Another favorite is the Arisen series by co-authors Glynn James and Michael Stephen Fuchs. They couldn’t be any more different than Mountain Man. There’s little character study and more reliance on pure action set pieces. Think Rainbow Six with zombies, and you come close to what the saga offers.
That variation is, to my mind, the great strength of zombies as a storytelling element. Like a good utility player in baseball, zombies work for all sorts of stories. They can serve as cannon fodder in a film or book like World War Z, produce laughter in Shaun of the Dead, and even—weird as it sounds—serve as romantic interests in the (surprisingly great) Warm Bodies.
The sort of cultural familiarity that makes the zombie a plug-and-play story element didn’t just happen overnight, of course. For whatever reason, in the 80’s and 90’s European terrorists were more likely to be the villain of choice. Think about how many times you’ve heard the Die Hard elevator pitch in terms of an upcoming movie. “This is Die Hard on a bus,” “this is Die Hard on a plane,” “Die Hard on a battleship,” etc.
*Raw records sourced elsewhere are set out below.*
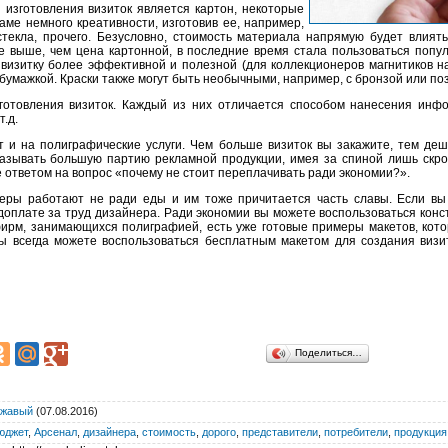
изготовления визиток является картон, некоторые
ме немного креативности, изготовив ее, например,
 стекла, прочего. Безусловно, стоимость материала напрямую будет влият
 выше, чем цена картонной, в последние время стала пользоваться популя
 визитку более эффективной и полезной (для коллекционеров магнитиков н
бумажкой. Краски также могут быть необычными, например, с бронзой или поз
готовления визиток. Каждый из них отличается способом нанесения инф
т.д.
 и на полиграфические услуги. Чем больше визиток вы закажите, тем де
казывать большую партию рекламной продукции, имея за спиной лишь скр
е ответом на вопрос «почему не стоит переплачивать ради экономии?».
еры работают не ради еды и им тоже причитается часть славы. Если вы
 доплате за труд дизайнера. Ради экономии вы можете воспользоваться конс
 фирм, занимающихся полиграфией, есть уже готовые примеры макетов, кот
Вы всегда можете воспользоваться бесплатным макетом для создания визит
Поделиться…
жавый
(07.08.2016)
юджет
,
Арсенал
,
дизайнера
,
стоимость
,
дорого
,
представители
,
потребители
,
продукция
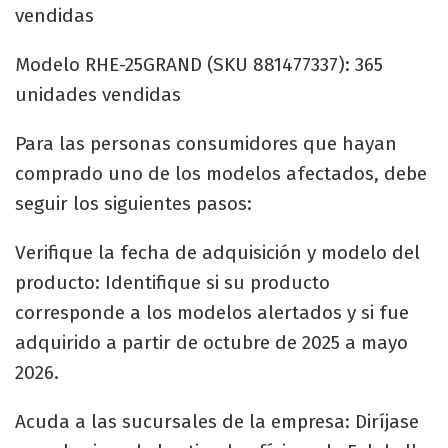
vendidas
Modelo RHE-25GRAND (SKU 881477337): 365
unidades vendidas
Para las personas consumidores que hayan
comprado uno de los modelos afectados, debe
seguir los siguientes pasos:
Verifique la fecha de adquisición y modelo del
producto: Identifique si su producto
corresponde a los modelos alertados y si fue
adquirido a partir de octubre de 2025 a mayo
2026.
Acuda a las sucursales de la empresa: Diríjase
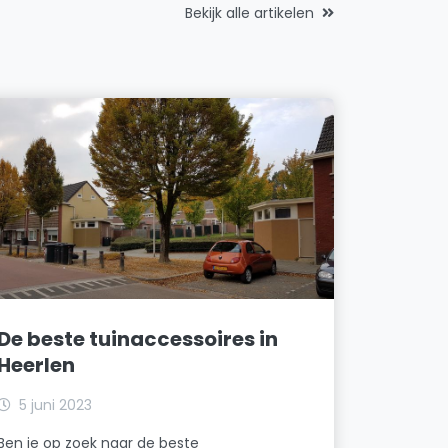
Bekijk alle artikelen
De beste tuinaccessoires in
Heerlen
5 juni 2023
Ben je op zoek naar de beste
There are any number of reasons for this, of course. I’ve jokingly said that zombies are kind of like Nazis—we know they’re bad going in. The Dead Snow series of movies (as well as Call of Duty) just double-down on this. In that regard, they’re the perfect antagonist. No one’s going to complain if you depict someone shooting a Nazi or zombie in the face.
In terms of horror movies vampires used to be the go-to, but thanks to Anne Rice and the Twilight books, we’re supposed to regard vampires as tragic romantic figures rather than ambulatory mosquitoes.
There’s obviously more to it, of course. I think the main factor has to be the fact that, more often than not, the zombie is a blank slate, a creature of instinct and action rather than motivation. We don’t need a backstory about why the zombie wants to do what it does—to paraphrase Hooper in Jaws, “all they do is walk and eat and make more zombies.” In an ever-more hectic world, the less time you have to invest in exposition is more time spent on the meat of the story. Die Hard, err, zombies on a train? Got it. Let’s go.
In the end, it’s an aspect that works out well for both creators as well as consumers of entertainment. And unless some dark soul bestows a zombie Twilight on us, I think we’ll have zombies to kick around for a long, long time.